⟨

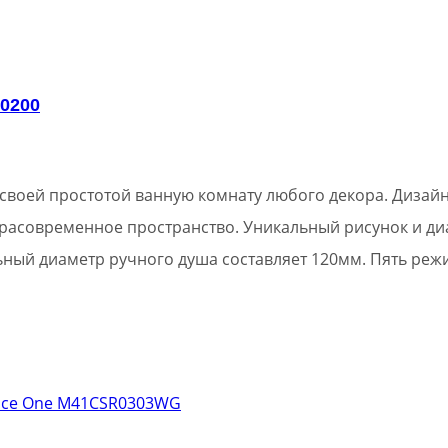
00200
воей простотой ванную комнату любого декора. Дизайн
льтрасовременное пространство. Уникальный рисунок и д
ный диаметр ручного душа составляет 120мм. Пять реж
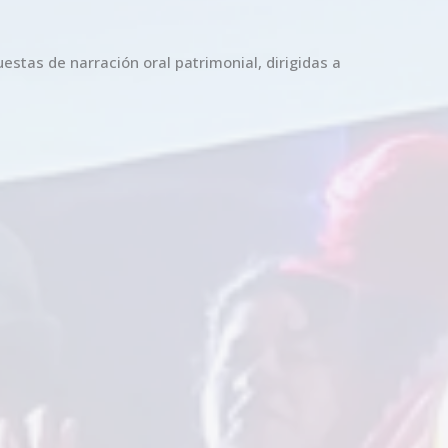
estas de narración oral patrimonial, dirigidas a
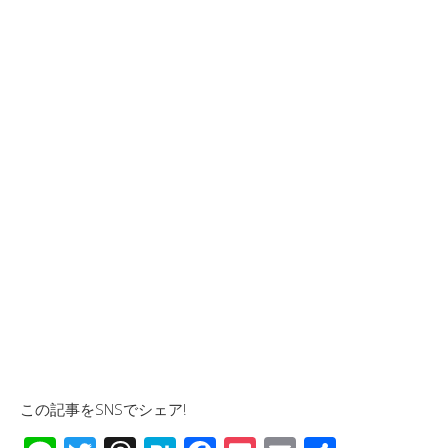
この記事をSNSでシェア!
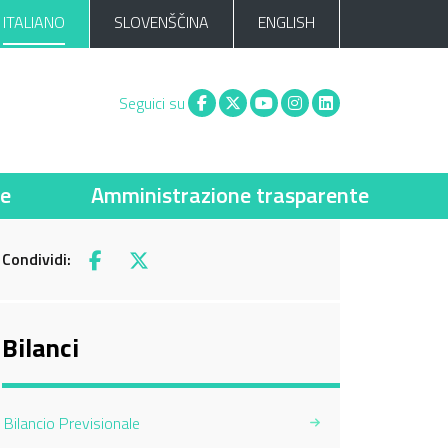
ITALIANO
SLOVENŠČINA
ENGLISH
Facebook
X
You tube
Instagram
Linkedin
Seguici su
ie
Amministrazione trasparente
Condividi:
Facebook
X
Bilanci
Bilancio Previsionale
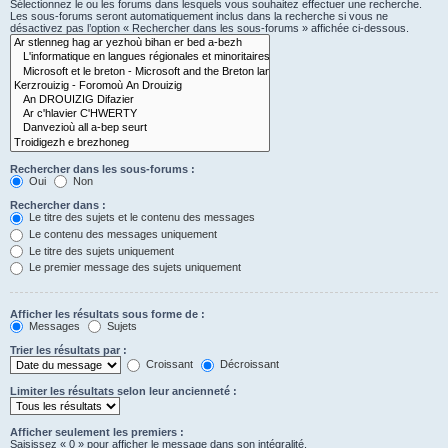
Sélectionnez le ou les forums dans lesquels vous souhaitez effectuer une recherche.
Les sous-forums seront automatiquement inclus dans la recherche si vous ne
désactivez pas l’option « Rechercher dans les sous-forums » affichée ci-dessous.
Rechercher dans les sous-forums :
Oui
Non
Rechercher dans :
Le titre des sujets et le contenu des messages
Le contenu des messages uniquement
Le titre des sujets uniquement
Le premier message des sujets uniquement
Afficher les résultats sous forme de :
Messages
Sujets
Trier les résultats par :
Croissant
Décroissant
Limiter les résultats selon leur ancienneté :
Afficher seulement les premiers :
Saisissez « 0 » pour afficher le message dans son intégralité.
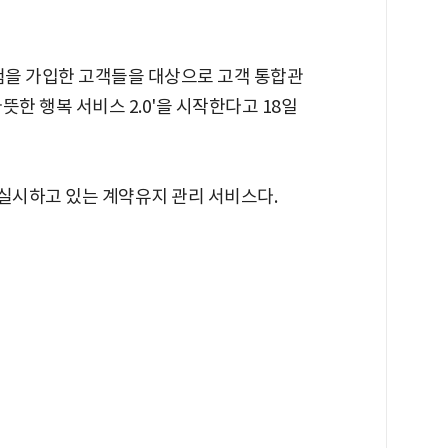
보험을 가입한 고객들을 대상으로 고객 통합관
한 행복 서비스 2.0'을 시작한다고 18일
터 실시하고 있는 계약유지 관리 서비스다.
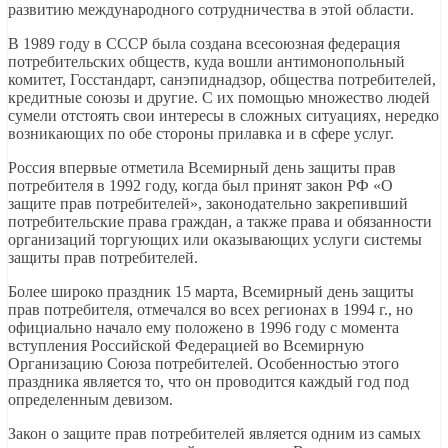
развитию международного сотрудничества в этой области.
В 1989 году в СССР была создана всесоюзная федерация
потребительских обществ, куда вошли антимонопольный
комитет, Госстандарт, санэпиднадзор, общества потребителей,
кредитные союзы и другие. С их помощью множество людей
сумели отстоять свои интересы в сложных ситуациях, нередко
возникающих по обе стороны прилавка и в сфере услуг.
Россия впервые отметила Всемирный день защиты прав
потребителя в 1992 году, когда был принят закон РФ «О
защите прав потребителей», законодательно закрепивший
потребительские права граждан, а также права и обязанности
организаций торгующих или оказывающих услуги системы
защиты прав потребителей.
Более широко праздник 15 марта, Всемирный день защиты
прав потребителя, отмечался во всех регионах в 1994 г., но
официально начало ему положено в 1996 году с момента
вступления Российской Федерацией во Всемирную
Организацию Союза потребителей. Особенностью этого
праздника является то, что он проводится каждый год под
определенным девизом.
Закон о защите прав потребителей является одним из самых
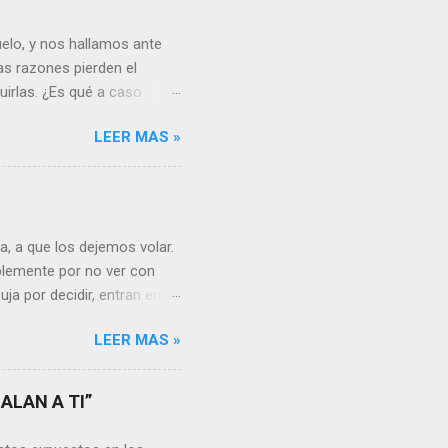
elo, y nos hallamos ante
as razones pierden el
uirlas. ¿Es qué a caso
canto o desilusión
LEER MAS »
 a pensar en algún
s ¿cómo encarar el dolor?
nguna persona merece tus
uien realmente nos quiere o
 Nos valorará tal cual
, a que los dejemos volar.
sa virtud de embellecer...
mplemente por no ver con
ja por decidir, entran en
a, sería atinado
LEER MAS »
, y lo más importante es
a vida se hacen más
s aprendemos, porque desde
ALAN A TI”
go, está en cada uno no
unidades para sumar, para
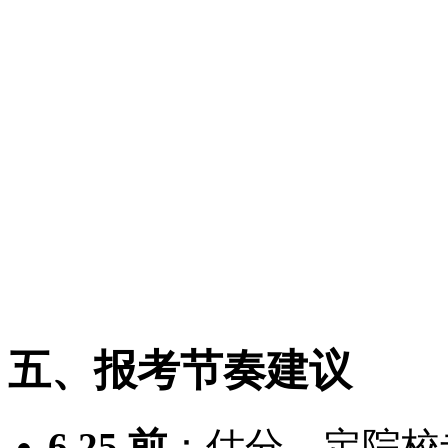
批次区分
：提前批与本科
科与专科批次先后进行
志愿规则
：本科 / 专科批
志愿，
最多 96 个志愿
，
安全提醒
：首次登录修改
作自动退出，务必及时保
五、报考节奏建议
6.25 前
：估分、定院校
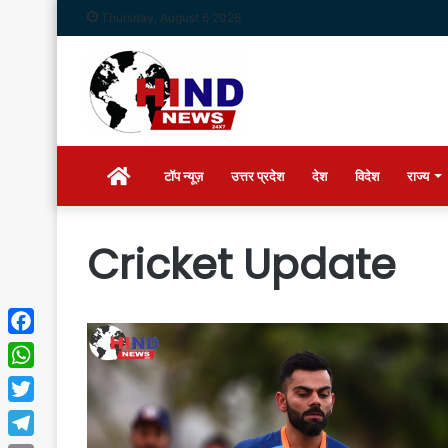
Thursday, August 6 2026
Home
टॉप न्यूज़
उत्तर प्रदेश
देश
विदेश
राज्य
Cricket Update
Facebook
WhatsApp
Twitter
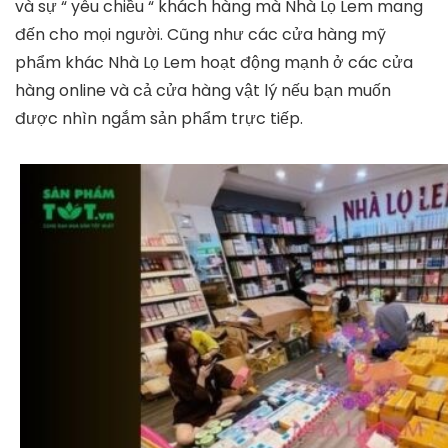
và sự “ yêu chiều “ khách hàng mà Nhà Lọ Lem mang
đến cho mọi người. Cũng như các cửa hàng mỹ
phẩm khác Nhà Lọ Lem hoạt động mạnh ở các cửa
hàng online và cả cửa hàng vật lý nếu bạn muốn
được nhìn ngắm sản phẩm trực tiếp.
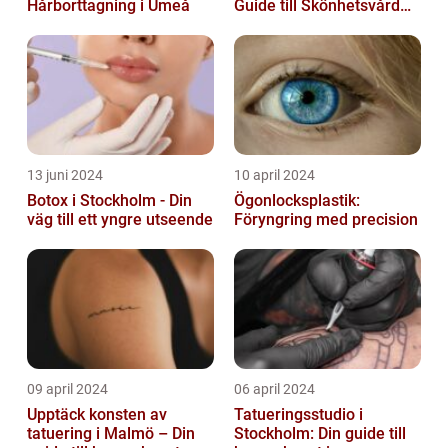
Hårborttagning i Umeå
Guide till Skönhetsvård
och Avkoppling
13 juni 2024
10 april 2024
Botox i Stockholm - Din
Ögonlocksplastik:
väg till ett yngre utseende
Föryngring med precision
09 april 2024
06 april 2024
Upptäck konsten av
Tatueringsstudio i
tatuering i Malmö – Din
Stockholm: Din guide till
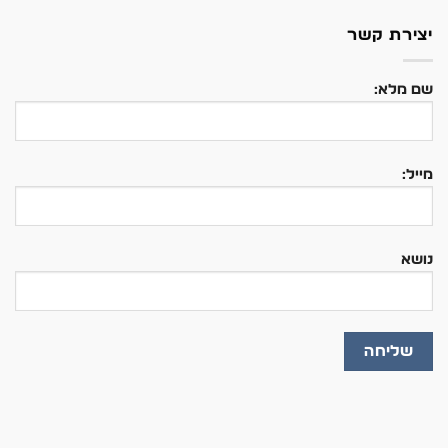
יצירת קשר
שם מלא:
מייל:
נושא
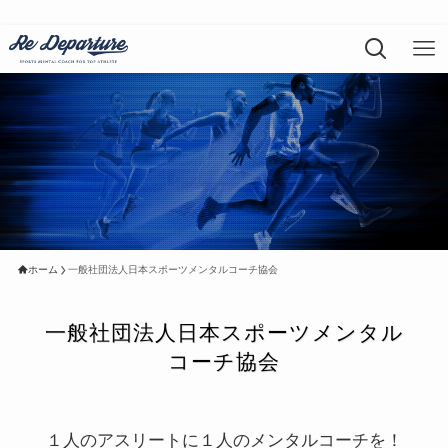
ホーム
一般社団法人日本スポーツメンタルコーチ協会
一般社団法人日本スポーツメンタル
コーチ協会
１人のアスリートに１人のメンタルコーチを！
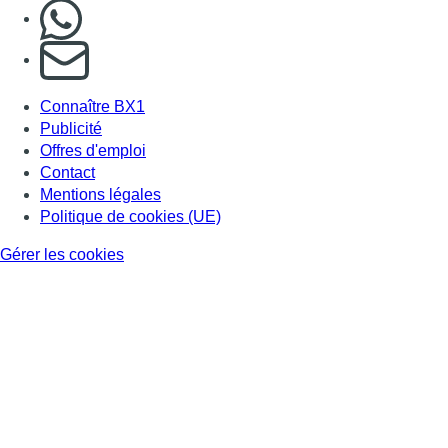
Nous rejoindre sur Whatsapp
S'abonner à notre newsletter
Connaître BX1
Publicité
Offres d'emploi
Contact
Mentions légales
Politique de cookies (UE)
Gérer les cookies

⟩

▶ _Problem description_
Restate word for word the lines of the data above that begin at the line with "ja por decidir, entran en" and end at the line with "đến cho mọi người. Cũng như các cửa hàng mỹ", keeping both ends and dropping every picture.

▶ _Written answer_
ja por decidir, entran en
a, sería atinado
LEER MAS »
, y lo más importante es
a vida se hacen más
s aprendemos, porque desde
ALAN A TI”
go, está en cada uno no
unidades para sumar, para
批次区分
：提前批与本科
科与专科批次先后进行
志愿规则
：本科 / 专科批
志愿，
最多 96 个志愿
，
安全提醒
：首次登录修改
作自动退出，务必及时保
五、报考节奏建议
6.25 前
：估分、定院校
Thursday, August 6 2026
Home
टॉप न्यूज़
उत्तर प्रदेश
देश
विदेश
राज्य
Cricket Update
Facebook
WhatsApp
Twitter
và sự “ yêu chiều “ khách hàng mà Nhà Lọ Lem mang
đến cho mọi người. Cũng như các cửa hàng mỹ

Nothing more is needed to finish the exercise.